Müslüman düşmanlığını o kadar ileri götürdü ki, “Müslümanların Avrupa’yı istilası”(!)na tepki olarak doğan ve mutedil Almanların “Nazi” diye kestirip atarak lanetlediği, ortalama Almanların da içten içe sempati duysalar bile “Nazi” damgasını yememek için açıkça desteklemekten geri durduğu PEGIDA hareketinin bir mitinginde kürsüye çıkıp konuştu. Hem de nasıl! Nazi toplama kamplarının “bu aralar devre dışı” olmasından yakındı…

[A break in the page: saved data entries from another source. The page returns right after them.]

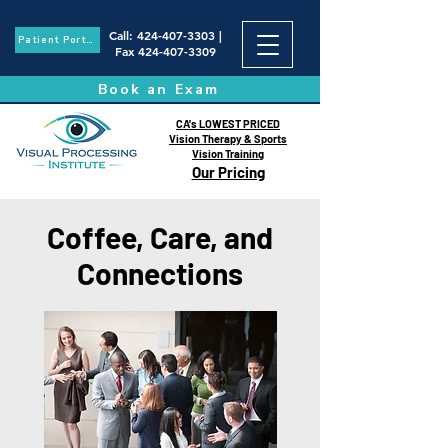
Call
:
424-407-3303
|
Patient Portal
Fax
424-407-3309
Book an Exam
CA's LOWEST PRICED
Vision Therapy & Sports
Vision Training
Our Pricing
Coffee, Care, and
Connections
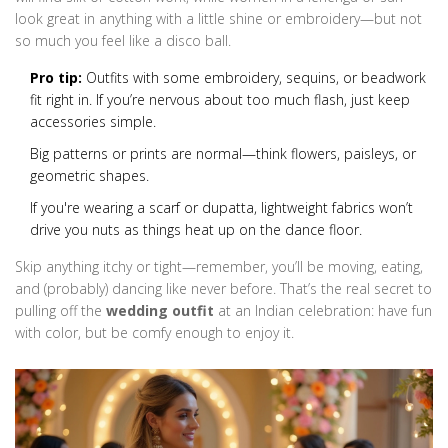
look great in anything with a little shine or embroidery—but not
so much you feel like a disco ball.
Pro tip:
Outfits with some embroidery, sequins, or beadwork
fit right in. If you’re nervous about too much flash, just keep
accessories simple.
Big patterns or prints are normal—think flowers, paisleys, or
geometric shapes.
If you're wearing a scarf or dupatta, lightweight fabrics won’t
drive you nuts as things heat up on the dance floor.
Skip anything itchy or tight—remember, you’ll be moving, eating,
and (probably) dancing like never before. That’s the real secret to
pulling off the
wedding outfit
at an Indian celebration: have fun
with color, but be comfy enough to enjoy it.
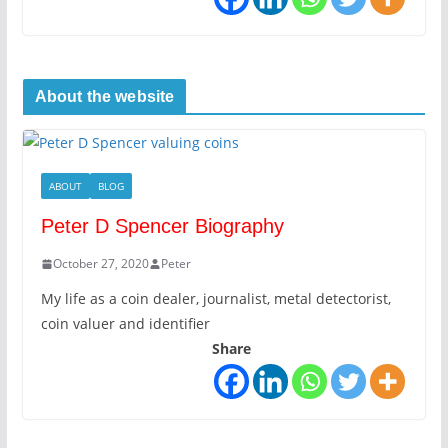
About the website
ABOUT
BLOG
Peter D Spencer Biography
October 27, 2020
Peter
My life as a coin dealer, journalist, metal detectorist,
coin valuer and identifier
Share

O ana kadar Pirinçci’nin Müslümanlar aleyhindeki çıkışlarını baş tacı eden Alman televizyonları ve gazeteleri anında çark edip Pirinçci’nin aleyhine döndüler. Yıllardır bağlı olduğu yayınevi de “bu kabul edilemez davranış” üzerine Pirinçci ile sözleşmesini feshetti. Tepki o kadar büyüktü ve Pirinçci o kadar küçülmüştü ki, PEGİDA liderliği Pirinçci’ye acıyıp “Keşke Akif Pirinçci’yi o gösteriye davet etmeseydik” dedi.

***

2015’ten beri büyük yayınevleri ve ana akım medyalar tarafından boykot edilen Prinçci, berbat görüşlerini kamuoyu ile paylaşmak ve faşist eğilimli bir yayınevinin bastığı yeni kitaplarını (Meselâ göçmenlerin Almanları nasıl Almanlıktan çıkardığına dair “Umvolkung”u) pazarlamak için bir internet sitesi kurdu. Geçen gün bu internet sitesine göz atma gafletinde bulundum. Pirinçi, son yazısında, Almanya’daki yabancı düşmanı “yeni sağ” akımını eleştiren Polonya kökenli yazar Margarete Stokowski’ye hakaretler yağdırıyor. Yazının altındaki yorum kısmı, Alman faşistlerinin ‘aferin’leriyle dolu…

Öfke hissetmiyorum. Üzülüyorum. Yazık oldu, yazık oluyor Akif Pirinçci’ye. Allah Teala hidayet versin.